Tag Archives: Glenn Funk

DA Kicks Prosecutor off Case for Offering Mentally Ill Woman Sterilization Plea Deal

Nashville’s duly-elected District Attorney Glenn Funk, a former defense attorney, promised to take an active role in controversial cases. According to The Tennessean, he recently fulfilled that promise by personally taking over a child neglect case after his Assistant District Attorney Brian Holmgren offered mentally ill defendant Jasmine Randers an unusual plea deal —  either she would be sterilized or face a minimum of 15 years in prison.

Randers, a 36-year-old California-born woman who suffers from schizoaffective disorder and who has been in-and-out of psychiatric care since she was 15, brought her lifeless 4-year-old daughter Issabelle to a Nashville hospital. Though her daughter’s cause of death is unknown and could not be determined by autopsy, Holmgren charged her with aggravated child neglect, citing the facts that she did not possess formula bottles at the time of her child’s death and that she took a taxi to the hospital rather than an ambulance. At the time of her death, Issabelle was a healthy weight, showed no signs of trauma, and had food in her stomach.

Said Randers to The Tennessean, “I believe I was very sick and I, I guess, she was very sick, and I came here without a lot of money… And she ended up dying prior to the hospital where she was pronounced dead. Ever since then we’ve been trying to figure out how much I was responsible for that.”

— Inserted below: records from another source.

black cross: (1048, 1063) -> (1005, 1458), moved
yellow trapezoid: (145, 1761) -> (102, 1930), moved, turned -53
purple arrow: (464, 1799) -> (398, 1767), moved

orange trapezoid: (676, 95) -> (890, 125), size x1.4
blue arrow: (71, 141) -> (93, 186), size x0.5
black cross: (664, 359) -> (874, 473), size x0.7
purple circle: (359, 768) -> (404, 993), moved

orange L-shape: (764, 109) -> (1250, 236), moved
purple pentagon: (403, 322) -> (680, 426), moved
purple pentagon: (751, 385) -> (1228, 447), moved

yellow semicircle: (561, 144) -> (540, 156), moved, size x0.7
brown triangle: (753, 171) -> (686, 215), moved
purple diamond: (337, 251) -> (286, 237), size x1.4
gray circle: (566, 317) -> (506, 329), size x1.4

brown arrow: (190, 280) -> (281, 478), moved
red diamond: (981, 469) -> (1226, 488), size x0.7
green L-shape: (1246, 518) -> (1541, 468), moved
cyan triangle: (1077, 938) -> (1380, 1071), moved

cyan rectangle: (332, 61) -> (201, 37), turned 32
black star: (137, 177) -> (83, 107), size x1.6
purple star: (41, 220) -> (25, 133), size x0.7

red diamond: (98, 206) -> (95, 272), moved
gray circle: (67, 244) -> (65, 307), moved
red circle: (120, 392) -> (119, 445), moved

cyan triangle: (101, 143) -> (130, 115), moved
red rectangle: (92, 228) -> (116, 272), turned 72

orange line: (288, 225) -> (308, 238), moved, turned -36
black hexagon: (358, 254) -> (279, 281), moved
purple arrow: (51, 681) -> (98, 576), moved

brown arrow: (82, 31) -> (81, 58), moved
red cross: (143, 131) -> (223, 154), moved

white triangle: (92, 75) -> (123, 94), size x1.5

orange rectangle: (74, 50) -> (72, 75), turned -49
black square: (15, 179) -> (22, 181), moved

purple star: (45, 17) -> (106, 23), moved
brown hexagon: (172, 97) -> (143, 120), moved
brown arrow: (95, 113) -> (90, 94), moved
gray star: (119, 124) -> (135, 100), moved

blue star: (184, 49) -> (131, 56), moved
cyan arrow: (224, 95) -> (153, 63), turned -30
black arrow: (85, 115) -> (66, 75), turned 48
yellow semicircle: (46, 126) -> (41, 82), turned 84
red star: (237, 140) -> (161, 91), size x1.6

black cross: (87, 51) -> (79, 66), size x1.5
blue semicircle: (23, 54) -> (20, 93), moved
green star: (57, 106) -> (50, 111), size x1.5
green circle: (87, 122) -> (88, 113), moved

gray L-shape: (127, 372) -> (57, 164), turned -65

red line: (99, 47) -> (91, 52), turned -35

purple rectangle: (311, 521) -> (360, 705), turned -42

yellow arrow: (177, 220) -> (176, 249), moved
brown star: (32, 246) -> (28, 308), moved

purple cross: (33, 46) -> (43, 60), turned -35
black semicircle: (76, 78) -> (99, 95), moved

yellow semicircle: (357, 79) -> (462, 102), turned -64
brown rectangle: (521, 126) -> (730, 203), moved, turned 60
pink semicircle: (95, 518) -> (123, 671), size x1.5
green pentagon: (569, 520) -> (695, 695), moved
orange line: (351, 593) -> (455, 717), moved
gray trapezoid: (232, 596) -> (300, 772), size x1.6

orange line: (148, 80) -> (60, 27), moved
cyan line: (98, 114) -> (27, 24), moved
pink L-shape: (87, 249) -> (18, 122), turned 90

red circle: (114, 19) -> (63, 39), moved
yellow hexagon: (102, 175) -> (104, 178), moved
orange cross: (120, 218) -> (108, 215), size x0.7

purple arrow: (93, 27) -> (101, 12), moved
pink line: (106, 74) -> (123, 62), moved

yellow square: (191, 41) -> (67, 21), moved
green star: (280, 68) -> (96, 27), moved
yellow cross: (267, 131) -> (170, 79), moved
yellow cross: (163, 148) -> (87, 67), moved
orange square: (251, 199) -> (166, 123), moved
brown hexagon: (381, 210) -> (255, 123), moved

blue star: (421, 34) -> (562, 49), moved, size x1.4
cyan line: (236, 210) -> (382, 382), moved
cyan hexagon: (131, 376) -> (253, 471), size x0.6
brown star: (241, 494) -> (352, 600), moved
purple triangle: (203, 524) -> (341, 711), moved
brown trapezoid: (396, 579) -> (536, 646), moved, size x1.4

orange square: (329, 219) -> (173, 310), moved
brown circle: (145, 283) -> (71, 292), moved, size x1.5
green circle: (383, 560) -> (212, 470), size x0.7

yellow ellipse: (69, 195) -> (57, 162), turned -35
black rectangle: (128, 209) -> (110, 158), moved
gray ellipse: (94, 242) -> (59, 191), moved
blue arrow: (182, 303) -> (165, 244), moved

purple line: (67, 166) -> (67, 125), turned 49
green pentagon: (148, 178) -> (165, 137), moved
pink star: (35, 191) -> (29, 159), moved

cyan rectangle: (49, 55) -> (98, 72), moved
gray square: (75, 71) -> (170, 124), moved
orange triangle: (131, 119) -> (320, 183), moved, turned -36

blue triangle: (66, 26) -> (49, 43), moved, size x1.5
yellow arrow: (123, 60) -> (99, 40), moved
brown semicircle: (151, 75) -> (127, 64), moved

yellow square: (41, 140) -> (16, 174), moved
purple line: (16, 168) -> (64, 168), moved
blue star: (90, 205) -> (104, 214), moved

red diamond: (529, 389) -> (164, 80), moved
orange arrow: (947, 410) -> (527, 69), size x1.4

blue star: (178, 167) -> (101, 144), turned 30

Randers’ criminal case initially pitted Assistant District Attorney Brian Holmgren, a nationally-renowned child abuse prosecutor and member of the international advisory board of the National Center on Shaken Baby Syndrome, against Assistant Public Defender Mary Kathryn Harcombe. Holmgren said he would only offer Randers, who was facing at least 15 years in prison for aggravated child neglect, an opportunity to take a plea deal if she would agree to submit to a sterilization procedure. Harcombe, who found the offer to be “inherently coercive,” reported the plea deal to District Attorney Glenn Funk, Holmgren’s boss.

After reviewing the facts, Funk disagreed with Holmgren’s approach and took over the case. “I have let my office know that [sterilization] is not an appropriate condition of a plea… It is now policy that sterilization will never be a condition of deal-making in the district attorney’s office.”

Noting the fact that a group of doctors unanimously found that Randers suffered from serious mental disabilities that would justify an insanity defense, Funk agreed to a deal in which Randers would be found not guilty by reason of insanity and committed to a psychiatric hospital.